Just-Noticeable-Distortion Optimization: From Methodology to Application

恰可察覺失真優化:從方法論到應用

Student thesis: Doctoral Thesis

View graph of relations

Author(s)

Related Research Unit(s)

Detail(s)

Awarding Institution
Supervisors/Advisors
Award date23 Nov 2021

Abstract

Investigating the perception mechanisms of Human Visual System (HVS) and incorporating them into perception-oriented applications are long-standing research topics. As a significant characteristic of HVS, Just-Noticeable-Distortion (JND) denotes the limitation of HVS distinguish power and has been studied over the past few decades. This thesis aims at having an overall optimization to current JND researches, including the methodology of JND computation and corresponding applications. It consists of three main parts: 1) A novel patch decomposition-based JND inferring model, which provides interpretable visual information representation and accurate JND prediction; 2) A JND-guided perceptual video coding scheme, where the JND is employed to provide reliable guidance for perceptually lossless visual content compression; 3) A JND-based target domain transfer scheme, which is proposed to improve the perceptual quality of current Convolutional Neural Network (CNN)-based image super-resolution models.

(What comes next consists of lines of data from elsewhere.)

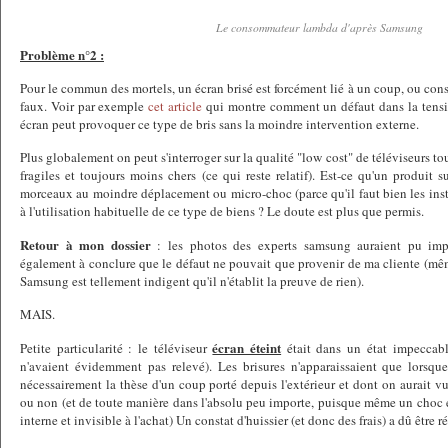
Le consommateur lambda d'après Samsung
Problème n°2 :
Pour le commun des mortels, un écran brisé est forcément lié à un coup, ou cons
faux. Voir par exemple
cet article
qui montre comment un défaut dans la tensi
écran peut provoquer ce type de bris sans la moindre intervention externe.
Plus globalement on peut s'interroger sur la qualité "low cost" de téléviseurs to
fragiles et toujours moins chers (ce qui reste relatif). Est-ce qu'un produit 
morceaux au moindre déplacement ou micro-choc (parce qu'il faut bien les inst
à l'utilisation habituelle de ce type de biens ? Le doute est plus que permis.
Retour à mon dossier
: les photos des experts samsung auraient pu imp
également à conclure que le défaut ne pouvait que provenir de ma cliente (même
Samsung est tellement indigent qu'il n'établit la preuve de rien).
MAIS.
écran éteint
Petite particularité : le téléviseur
était dans un état impeccabl
n'avaient évidemment pas relevé). Les brisures n'apparaissaient que lorsque 
nécessairement la thèse d'un coup porté depuis l'extérieur et dont on aurait vu
ou non (et de toute manière dans l'absolu peu importe, puisque même un choc e
interne et invisible à l'achat) Un constat d'huissier (et donc des frais) a dû être ré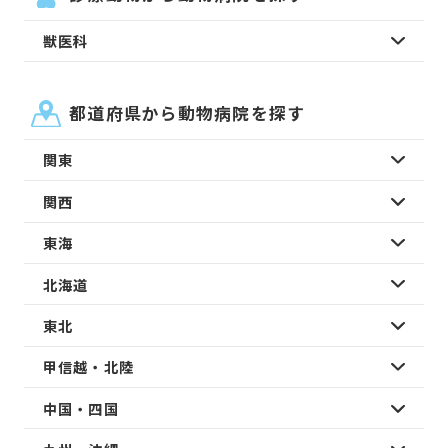
獣医科
都道府県から動物病院を探す
関東
関西
東海
北海道
東北
甲信越・北陸
中国・四国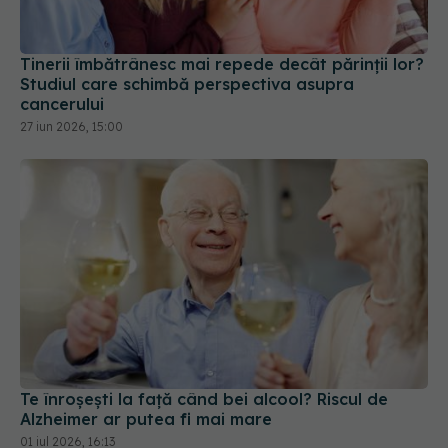
Tinerii îmbătrânesc mai repede decât părinții lor?
Studiul care schimbă perspectiva asupra
cancerului
27 iun 2026, 15:00
Te înroșești la față când bei alcool? Riscul de
Alzheimer ar putea fi mai mare
01 iul 2026, 16:13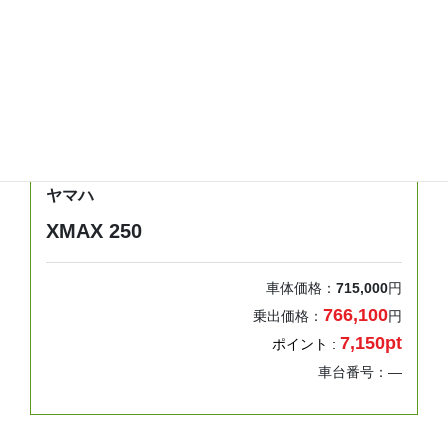
年式
走行距離
車検
2023
0km
検無し
ヤマハ
XMAX 250
車体価格：
715,000
円
766,100
乗出価格：
円
7,150pt
ポイント :
車台番号：―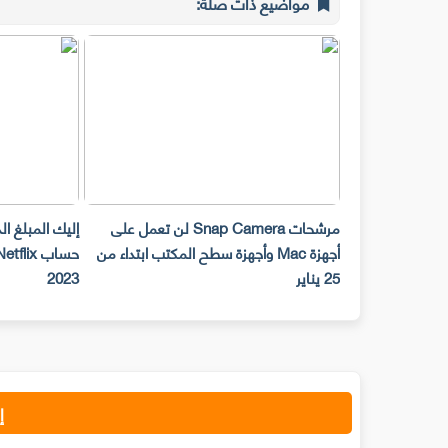
مواضيع ذات صلة:
مرشحات Snap Camera لن تعمل على
إليك المبلغ ا
أجهزة Mac وأجهزة سطح المكتب ابتداء من
25 يناير
2023
إ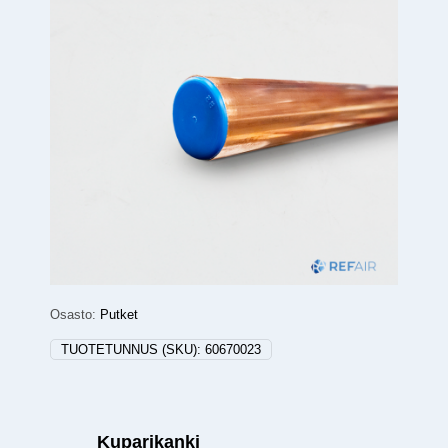
Osasto:
Putket
TUOTETUNNUS (SKU):
60670023
Kuparikanki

In the first part, we point out the limitations of existing JND models and propose an effective approach to infer the JND profile based on patch-level structural visibility learning. Instead of pixel-level JND profile estimation, the image patch, which is regarded as the basic processing unit to better correlate with the human perception, can be further decomposed into three conceptually independent components for visibility estimation. In particular, to incorporate the structural degradation into the patch-level JND model, a deep learning-based structural degradation estimation model is trained to approximate the masking of structural visibility. In order to facilitate the learning process, a JND dataset is further established, including 202 pristine images and 7878 distorted images generated by advanced compression algorithms based on the upcoming Versatile Video Coding (VVC) standard. Extensive experimental results further show the superiority of the proposed approach over the state-of-the-art.

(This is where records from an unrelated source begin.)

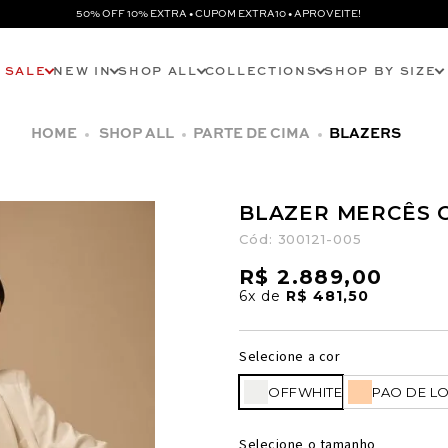
50% OFF 10% EXTRA • CUPOM EXTRA10 • APROVEITE!
SALE
NEW IN
SHOP ALL
COLLECTIONS
SHOP BY SIZE
SHOP ALL
PARTE DE CIMA
BLAZERS
BLAZER MERCÊS 
Cód:
300121-005
R$ 2.889,00
6x
de
R$ 481,50
Selecione a cor
OFFWHITE
PAO DE L
Selecione o tamanho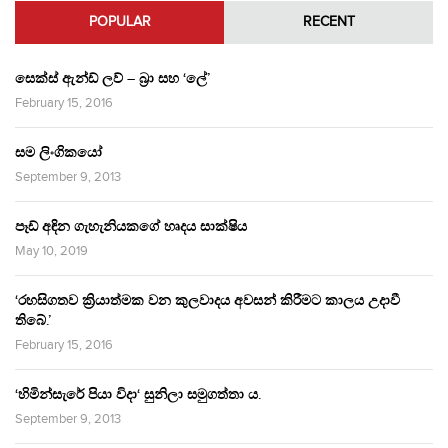
POPULAR
RECENT
සෙක්ස් ඇන්ඩ් ලව් – බ්‍රා සහ ‘ලේ’
February 15, 2016
සම ලිංගිකයෝ
September 9, 2013
පෑඩ් අඳින ගැහැනියකගේ හෘදය සාක්ෂිය
May 10, 2019
‘රහසිගතව ක්‍රියාත්මක වන කුලවාදය අවසන් කිරීමට කාලය උදාවී
තිබේ.’
February 15, 2016
‘හිමින්සැරේ පියා විදා‘ සුනිලා සමුගත්තා ය.
September 9, 2013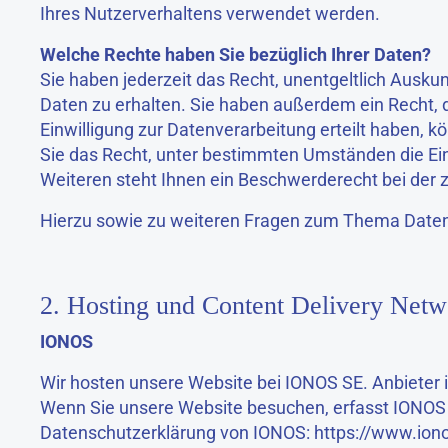
Ihres Nutzerverhaltens verwendet werden.
Welche Rechte haben Sie bezüglich Ihrer Daten?
Sie haben jederzeit das Recht, unentgeltlich Aus
Daten zu erhalten. Sie haben außerdem ein Recht, 
Einwilligung zur Datenverarbeitung erteilt haben, k
Sie das Recht, unter bestimmten Umständen die Ei
Weiteren steht Ihnen ein Beschwerderecht bei der 
Hierzu sowie zu weiteren Fragen zum Thema Datens
2. Hosting und Content Delivery Net
IONOS
Wir hosten unsere Website bei IONOS SE. Anbieter i
Wenn Sie unsere Website besuchen, erfasst IONOS v
Datenschutzerklärung von IONOS:
https://www.ion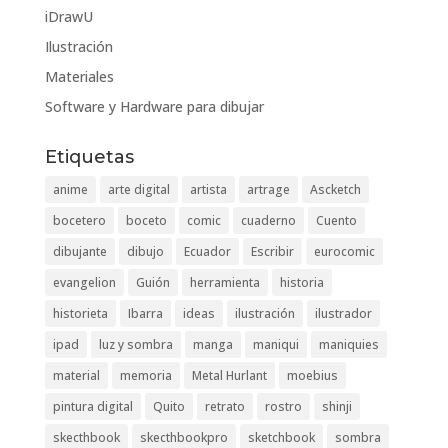
iDrawU
Ilustración
Materiales
Software y Hardware para dibujar
Etiquetas
anime
arte digital
artista
artrage
Ascketch
bocetero
boceto
comic
cuaderno
Cuento
dibujante
dibujo
Ecuador
Escribir
eurocomic
evangelion
Guión
herramienta
historia
historieta
Ibarra
ideas
ilustración
ilustrador
ipad
luz y sombra
manga
maniqui
maniquies
material
memoria
Metal Hurlant
moebius
pintura digital
Quito
retrato
rostro
shinji
skecthbook
skecthbookpro
sketchbook
sombra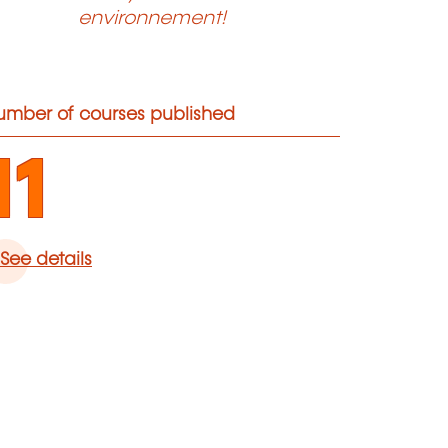
environnement!
umber of courses published
11
See details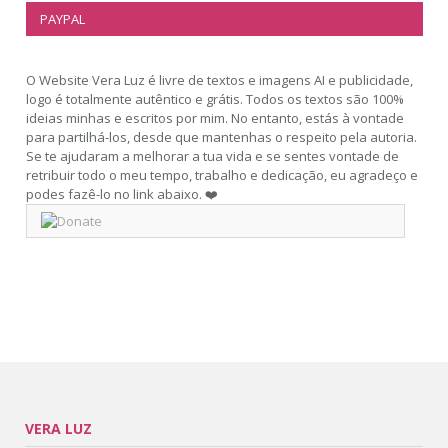
PAYPAL
O Website Vera Luz é livre de textos e imagens AI e publicidade,
logo é totalmente autêntico e grátis. Todos os textos são 100%
ideias minhas e escritos por mim. No entanto, estás à vontade
para partilhá-los, desde que mantenhas o respeito pela autoria.
Se te ajudaram a melhorar a tua vida e se sentes vontade de
retribuir todo o meu tempo, trabalho e dedicação, eu agradeço e
podes fazê-lo no link abaixo. ❤️
VERA LUZ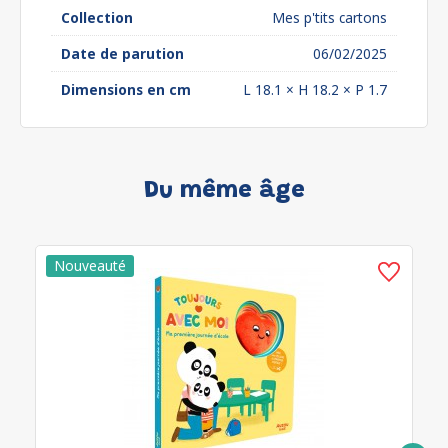
Collection
Mes p'tits cartons
Date de parution
06/02/2025
Dimensions en cm
L 18.1 × H 18.2 × P 1.7
Du même âge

The second part proposes a JND-guided perceptually lossless coding framework for Versatile Video Coding (VVC) intra coding. Within this framework, a pattern-based pixel-wise JND model is employed to guide the distortion distribution, and subsequently the most appropriate quantization parameter is chosen for each Coding Tree Unit (CTU). The content-adaptive Laplacian distribution-based D-Q model incorporating a two-pass coding framework is established to derive the most proper QP that satisfies the perceptually lossless coding criteria. The whole framework is integrated into the VVC intra coding framework. Experimental results demonstrate that the proposed scheme can achieve high accuracy prediction and efficient perceptually lossless intra coding, leading to around 10% bit rate savings comparing with the frame-level QP derivation scheme.

In the third part, we have a preliminary exploration of applying JND into CNN-based single image super-resolution (SISR) models. Conventional CNN-based SISR models attempt to lift the images from the degraded one to the real-world image domain with deep learning models, ignoring the intrinsic divergence between the images acquired from the real world and generated from neural networks. In view of such gap, we propose the learning-based JND model. The proposed model relys on the inference of viability maskings for domain transfer from the real-world acquisition image domain to the deep neural network generation domain. To obtain the JND model, a dataset including 500 real-world images and their 4500 degraded versions which are from 9 CNN-based self-encoders, is established. Along with the subjective testing, the domain transfer is achieved by inferring the JND profile in an end-to-end manner, leading to the perceptually equivalent and CNN-generated space for SISR model training. The proposed scheme provides reliable guidance for SISR models, leading to better perceptual quality by compensating the inconsistency regarding the distributions of the model-generated images and real-world acquired images. Extensive experimental results have demonstrated that our proposed scheme can further improve the performance of SISR based on state-of-the-art methods.